В первый раз я на него по-настоящему кричу, кричу, не сдерживаясь, и слова дерут мне горло. Он так опешил, что даже в лице не изменился.
Моя мать совсем бы не удивилась, нисколечко. Мы так орали друг на друга раза два в неделю… Вот почему я закрываю лицо руками, закрываю самые уязвимые места.
Я готов к тому, что он будет меня бить.
Я готов к любому наказанию с его стороны.
— Господи, — говорит отец, опуская руки, его лицо меняется, в уголках его глаз проступают слезы, он прикрывает рот рукой и говорит: — Господи, — теперь уже в ладонь, потому что, возможно, впервые в жизни осознал, что моя жизнь безнадежно испорчена.
— Оставь меня в покое! — Я снова зарываюсь лицом в подушку, скрестив пальцы, в надежде, что он уйдет но я понимаю, что нет.
Он шепчет что-то Дженет, когда она в очередной раз спрашивает:
— Что случилось?
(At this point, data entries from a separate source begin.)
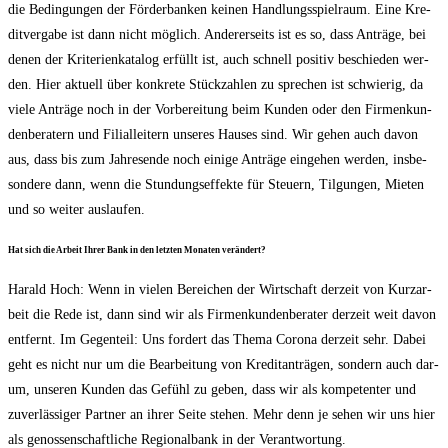
die Bedin­gun­gen der För­der­ban­ken kei­nen Hand­lungs­spiel­raum. Eine Kre­
dit­ver­ga­be ist dann nicht mög­lich. Ande­rer­seits ist es so, dass Anträ­ge, bei
denen der Kri­te­ri­en­ka­ta­log erfüllt ist, auch schnell posi­tiv beschie­den wer­
den. Hier aktu­ell über kon­kre­te Stück­zah­len zu spre­chen ist schwie­rig, da
vie­le Anträ­ge noch in der Vor­be­rei­tung beim Kun­den oder den Fir­men­kun­
den­be­ra­tern und Fili­al­lei­tern unse­res Hau­ses sind. Wir gehen auch davon
aus, dass bis zum Jah­res­en­de noch eini­ge Anträ­ge ein­ge­hen wer­den, ins­be­
son­de­re dann, wenn die Stun­dungs­ef­fek­te für Steu­ern, Til­gun­gen, Mie­ten
und so wei­ter aus­lau­fen.
Hat sich die Arbeit Ihrer Bank in den letz­ten Mona­ten verändert?
Harald Hoch: Wenn in vie­len Berei­chen der Wirt­schaft der­zeit von Kurz­ar­
beit die Rede ist, dann sind wir als Fir­men­kun­den­be­ra­ter der­zeit weit davon
ent­fernt. Im Gegen­teil: Uns for­dert das The­ma Coro­na der­zeit sehr. Dabei
geht es nicht nur um die Bear­bei­tung von Kre­dit­an­trä­gen, son­dern auch dar­
um, unse­ren Kun­den das Gefühl zu geben, dass wir als kom­pe­ten­ter und
zuver­läs­si­ger Part­ner an ihrer Sei­te ste­hen. Mehr denn je sehen wir uns hier
als genos­sen­schaft­li­che Regio­nal­bank in der Verantwortung.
В чем дело?
Отец говорит ей, что все в порядке, а потом дверь закрывается за его спиной.
Пол скрипит под его ногами, когда он подходит ко мне.
— Эй-эй, приятель, — говорит он, садясь на край кровати, и я не могу не прыснуть в подушку — приятель хренов, это я должен все время повторять про себя: Господи.
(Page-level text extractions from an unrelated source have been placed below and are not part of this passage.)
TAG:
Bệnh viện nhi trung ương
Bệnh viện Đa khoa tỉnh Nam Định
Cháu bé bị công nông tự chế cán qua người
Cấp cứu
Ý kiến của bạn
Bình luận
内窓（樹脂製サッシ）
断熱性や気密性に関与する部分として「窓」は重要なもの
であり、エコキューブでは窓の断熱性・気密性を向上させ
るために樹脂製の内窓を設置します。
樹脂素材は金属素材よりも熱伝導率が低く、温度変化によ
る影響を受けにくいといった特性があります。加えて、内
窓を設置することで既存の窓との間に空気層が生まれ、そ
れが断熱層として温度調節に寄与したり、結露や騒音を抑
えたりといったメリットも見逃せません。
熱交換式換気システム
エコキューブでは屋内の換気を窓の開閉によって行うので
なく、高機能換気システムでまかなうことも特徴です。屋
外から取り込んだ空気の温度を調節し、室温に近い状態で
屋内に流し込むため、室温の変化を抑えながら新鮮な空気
Я пообещал себе не смотреть на него.
Не разговаривать с ним.
Не обращать на него внимания, пока он не уйдет.
Но когда он проводит рукой по моей спине, я чувствую, как в меня вонзаются крошечные кинжалы — словно тысячи насекомых одновременно щиплют меня своими клешнями, и я вскакиваю и отстраняюсь от него, подобрав колени к подбородку.
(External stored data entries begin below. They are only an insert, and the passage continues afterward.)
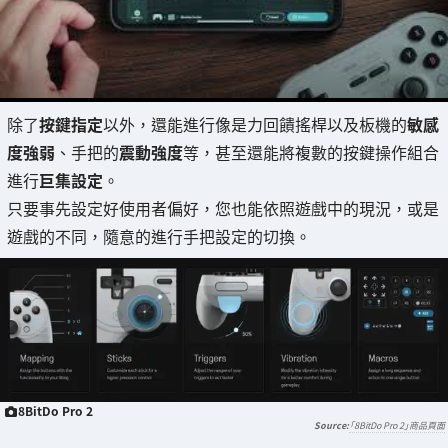
除了
按鍵指定
以外，還能進行像是力回饋搖桿以及板機的
敏感
度強弱
、手把的
震動強度
等，甚至還能將複數的按鍵操作組合
進行
巨集設定
。
只要事先設定好使用者偏好，您也能依照遊戲中的現況，或是
遊戲的不同，隨意的進行手把設定的切換。
8BitDo Pro 2
「8BitDo Pro 2」商品頁面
— Не трожь меня! — рявкаю я. — Никогда не трожь меня!
Рука отца застыла на том месте, где только что была моя спина.
— Успокойся, эй, Бенджи, все хорошо, — говорит он, жестами призывая меня успокоиться, говорит медленно, словно я псих какой-то, которого надо связать, чтобы не вставал с кровати.
— Я в порядке, — говорю я, теперь в порядке, — волосы скрывают мое лицо, глаза горят, как взорвавшиеся звезды, как глаза тигра в ночи.
— Расскажи мне, что случилось, — спрашивает отец.